▶ _What this task involves_: In the copy, include every entry exactly but none of the images.

▶ _Recorded data_:

########################################

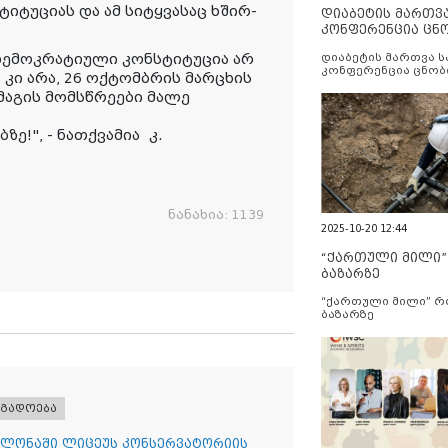
იტუციას და ამ სიტყვასაც ხშირ-
დიაბეტის მართვ
კონფერენცია ცნ
და სერვისების გ
დემოკრატიული კონსტიტუცია არ
დიაბეტის მართვა 
კონფერენცია ცნობ
 კი არა,
26 ოქტომბრის მარცხის
სერვისების გაუმჯობ
 მაგის მომსწრეები მალე
ბზე!
", - ნათქვამია
კ.
ნანახია:
1139
2025-10-20 12:44
“ქართული მილი
ბაზარზე
“ქართული მილი” 
ბაზარზე
ოგადოება
ლონაში ლიცეუს კონსერვატორიის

########################################

▶ _Response to this exercise_:
იტუციას და ამ სიტყვასაც ხშირ-
დიაბეტის მართვ
კონფერენცია ცნ
და სერვისების გ
დემოკრატიული კონსტიტუცია არ
დიაბეტის მართვა 
კონფერენცია ცნობ
 კი არა,
26 ოქტომბრის მარცხის
სერვისების გაუმჯობ
 მაგის მომსწრეები მალე
ბზე!
", - ნათქვამია
კ.
ნანახია:
1139
2025-10-20 12:44
“ქართული მილი
ბაზარზე
“ქართული მილი” 
ბაზარზე
ოგადოება
ლონაში ლიცეუს კონსერვატორიის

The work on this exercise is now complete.